The £1.4 landscape restoration project which begins next month includes the restoration of Thomas Mawson’s terraced landscape at Russell Gardens - a rare example of his work in the south east.
Russell Gardens is Grade II listed on Historic England’s Register of Historic Parks and Gardens of special historic interest in England.
A key feature of Mawson’s design is a series of formal terraces framing Kearsney Court – once the home of Wiggins Teape paper mill owner, Edward Barlow. It was Barlow who commissioned Mawson in c.1900. The terracing leads down to the croquet lawns, a lily pond, and a 170m long canal pond with a boathouse and two Palladian-style pergola bridges. A summer house will also provide new toilets in Russell Gardens.

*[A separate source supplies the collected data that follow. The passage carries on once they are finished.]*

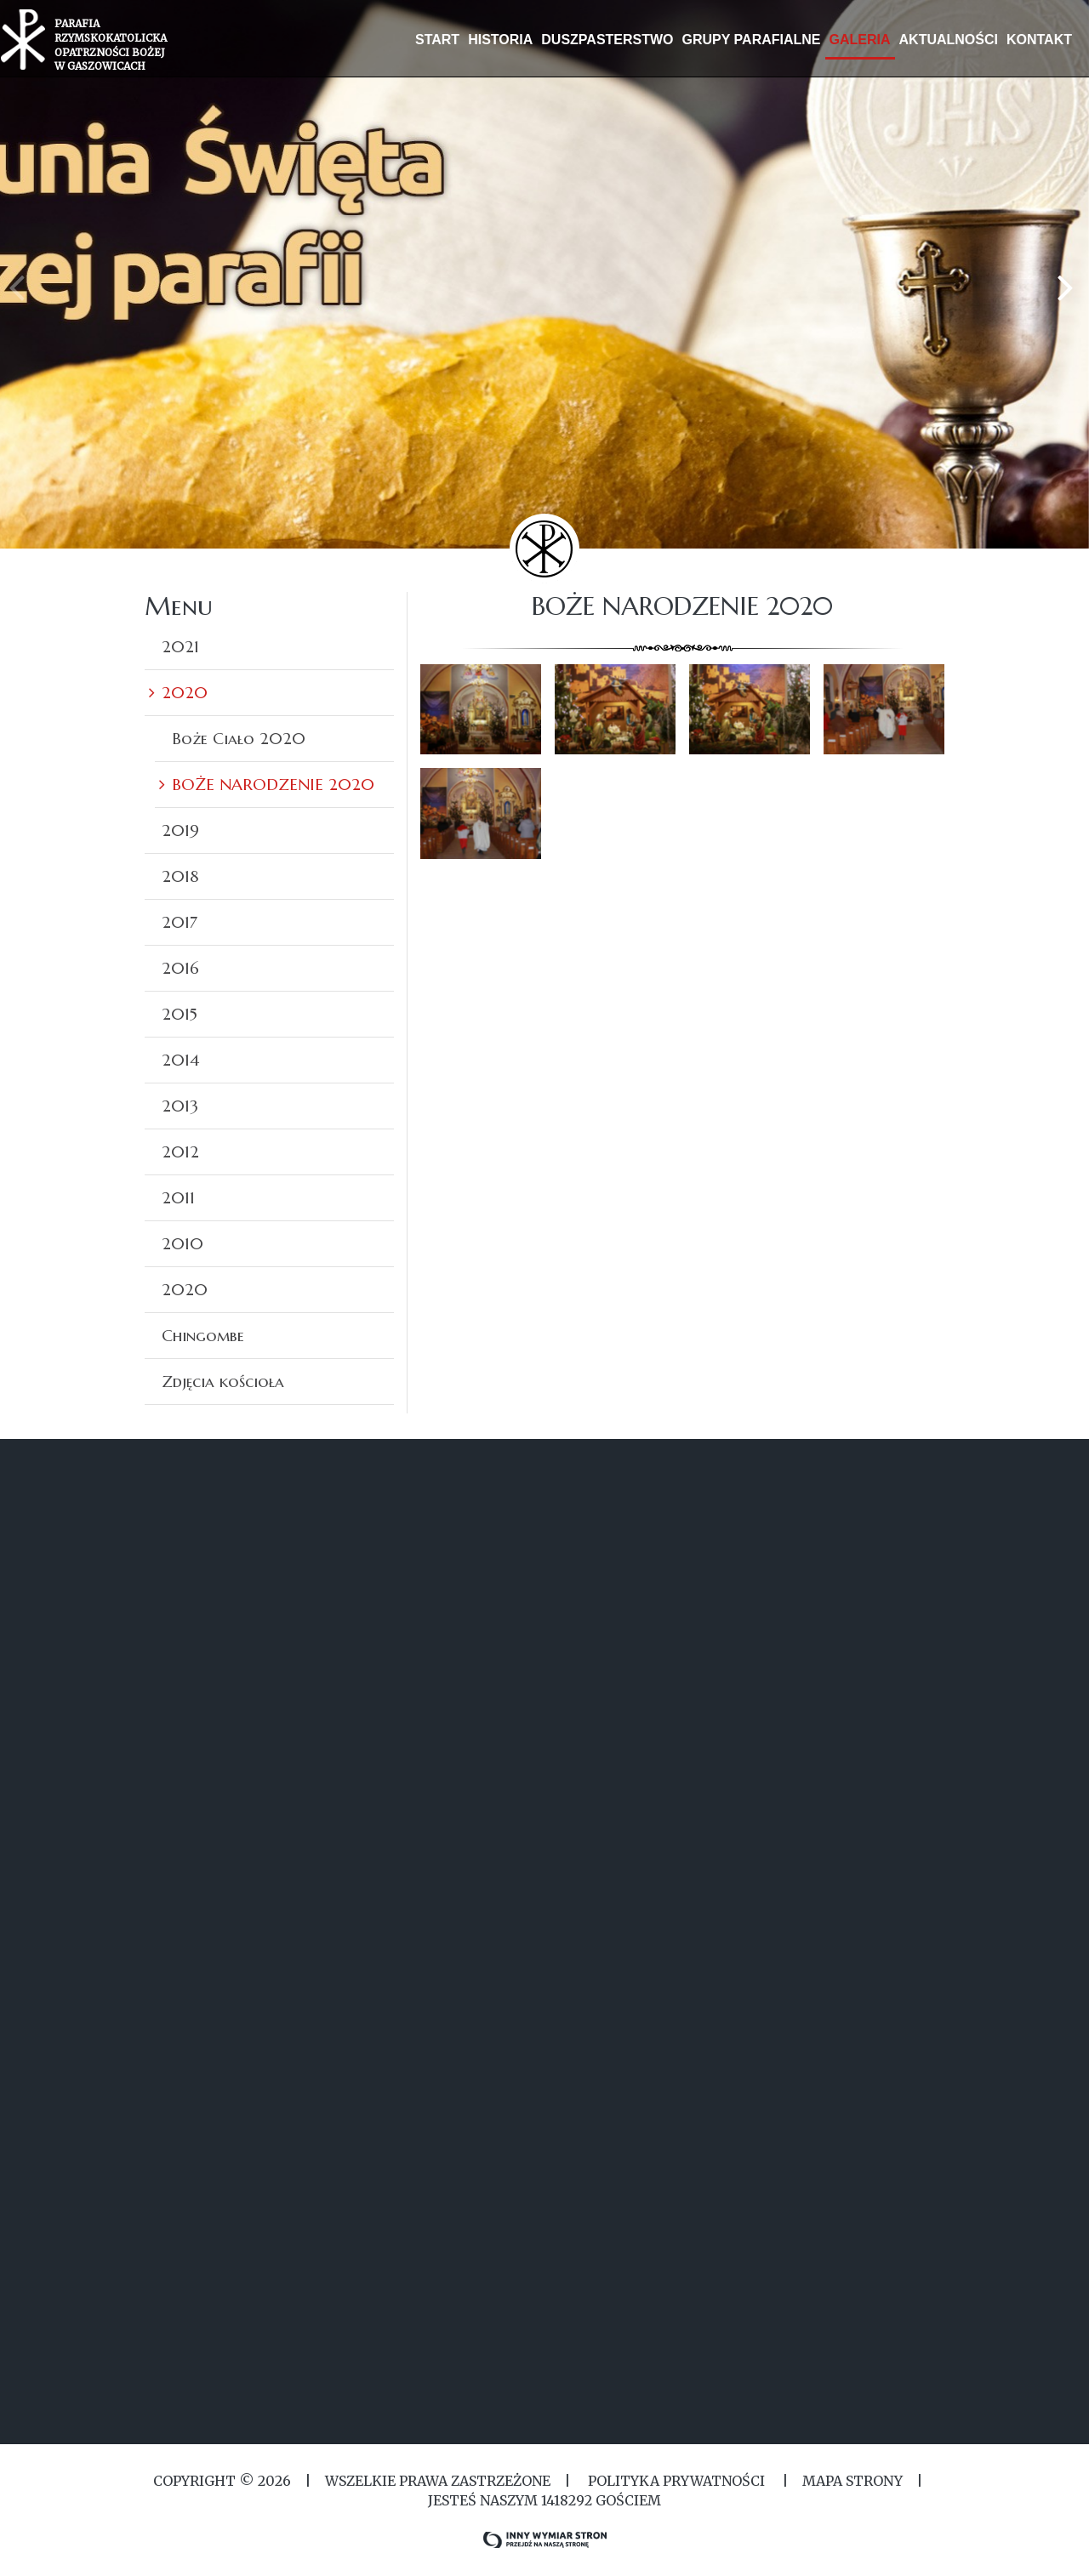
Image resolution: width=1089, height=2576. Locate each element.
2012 (180, 1151)
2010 (182, 1243)
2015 (179, 1014)
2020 (185, 692)
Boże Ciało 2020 (238, 738)
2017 (179, 922)
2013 (180, 1105)
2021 (180, 646)
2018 (180, 876)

Landscape works in neighbouring Kearsney Abbey will see the recreation of an eye-catcher bridge across the ornamental lake.
Cllr Trevor Bartlett, Cabinet Member for Corporate Property, said: "We’re excited to be starting work on restoring the fabulous landscape in Russell Gardens. Once complete, we expect Russell Gardens to become a major tourist attraction, offering free public access to one of the finest examples of the iconic work of Thomas Mawson.

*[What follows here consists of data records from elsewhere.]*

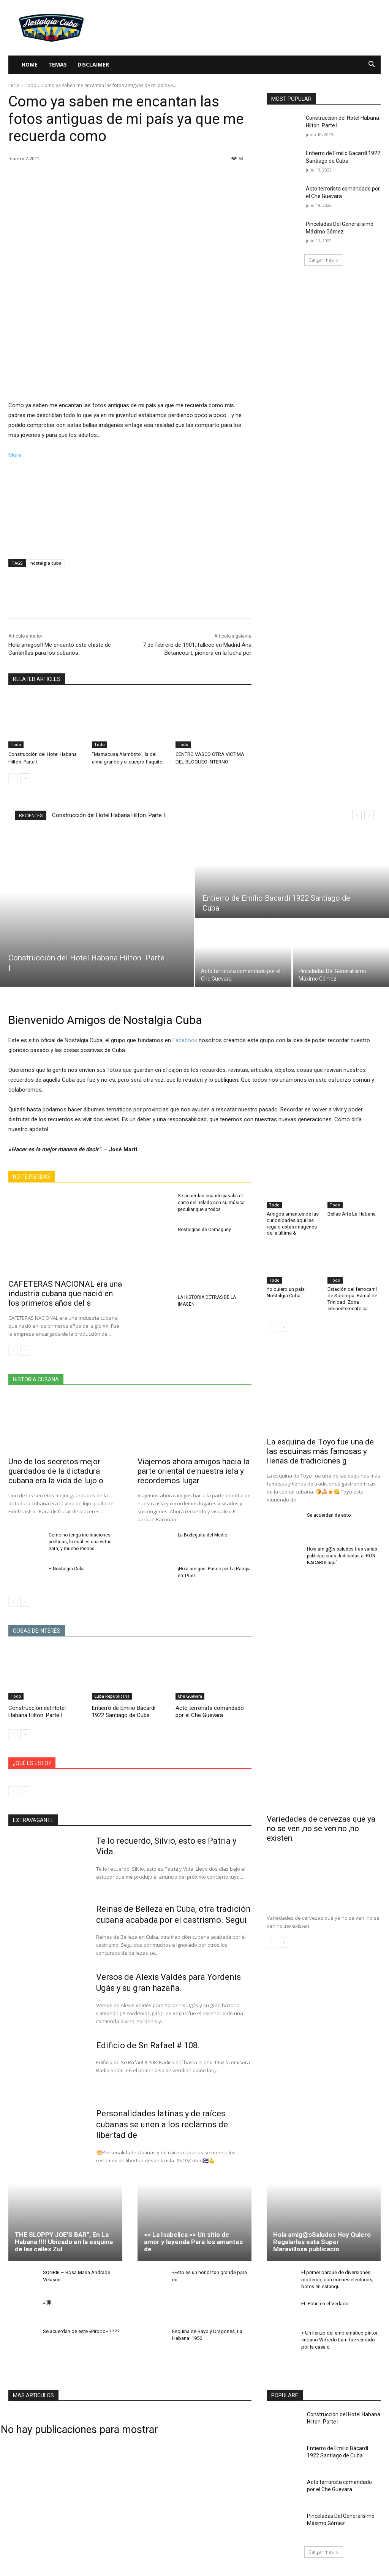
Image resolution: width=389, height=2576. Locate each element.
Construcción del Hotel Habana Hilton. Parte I (108, 815)
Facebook (184, 1040)
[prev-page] (13, 778)
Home (30, 64)
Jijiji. (47, 2302)
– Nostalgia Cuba (67, 1568)
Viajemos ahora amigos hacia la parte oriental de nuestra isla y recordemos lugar (194, 1471)
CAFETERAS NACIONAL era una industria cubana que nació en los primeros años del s (65, 1293)
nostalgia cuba (46, 563)
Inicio (14, 85)
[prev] (357, 815)
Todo (30, 85)
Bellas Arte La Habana (351, 1214)
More (14, 455)
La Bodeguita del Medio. (203, 1535)
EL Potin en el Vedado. (325, 2303)
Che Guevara (190, 1696)
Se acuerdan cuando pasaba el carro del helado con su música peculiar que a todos (211, 1202)
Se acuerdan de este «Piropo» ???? (81, 2331)
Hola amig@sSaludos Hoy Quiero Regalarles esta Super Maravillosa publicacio (322, 2241)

"We’re also investing to improve the visitor experience across the parks, including an enlarged café, more parking, improved pathways, signage and interpretation, and new education programmes to support outdoor learning."

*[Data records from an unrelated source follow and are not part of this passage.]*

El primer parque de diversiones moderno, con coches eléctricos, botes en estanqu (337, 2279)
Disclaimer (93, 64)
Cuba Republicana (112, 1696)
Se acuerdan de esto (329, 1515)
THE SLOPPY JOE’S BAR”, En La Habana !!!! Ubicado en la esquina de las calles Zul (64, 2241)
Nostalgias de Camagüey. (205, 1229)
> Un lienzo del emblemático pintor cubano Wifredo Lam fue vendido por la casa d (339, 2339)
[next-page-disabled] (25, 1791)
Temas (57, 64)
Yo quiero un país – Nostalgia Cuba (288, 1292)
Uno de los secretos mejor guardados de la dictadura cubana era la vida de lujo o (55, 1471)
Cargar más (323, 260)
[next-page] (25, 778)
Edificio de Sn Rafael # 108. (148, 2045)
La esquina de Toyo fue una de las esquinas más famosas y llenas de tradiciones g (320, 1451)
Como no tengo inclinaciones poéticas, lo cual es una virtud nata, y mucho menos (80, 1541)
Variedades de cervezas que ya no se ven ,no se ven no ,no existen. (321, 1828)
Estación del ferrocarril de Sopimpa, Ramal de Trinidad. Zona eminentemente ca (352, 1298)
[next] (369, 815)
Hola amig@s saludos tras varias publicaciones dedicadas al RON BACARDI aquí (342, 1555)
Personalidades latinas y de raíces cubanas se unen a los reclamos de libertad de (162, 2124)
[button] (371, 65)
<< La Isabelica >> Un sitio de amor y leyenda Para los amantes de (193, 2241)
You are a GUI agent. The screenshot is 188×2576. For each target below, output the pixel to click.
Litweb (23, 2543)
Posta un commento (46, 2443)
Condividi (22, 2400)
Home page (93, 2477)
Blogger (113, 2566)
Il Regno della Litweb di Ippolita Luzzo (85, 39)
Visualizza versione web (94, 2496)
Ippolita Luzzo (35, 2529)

Alistair Bayford, Operations Director for idverde, said: "We are delighted to have been awarded this prestigious contract for Dover District Council, which extends our experience and track record delivering Heritage Lottery Funded projects, having delivered over 30 projects since the inception of the funding scheme.
"The opportunity to work within the historic fabric of Kearsney Abbey and the nationally important Russell Gardens allows us to apply our wealth of experience in restoring, conserving and enhancing parks for the communities they serve. We are looking forward to working with representatives from Dover District Council, the design team and the local community over the coming months."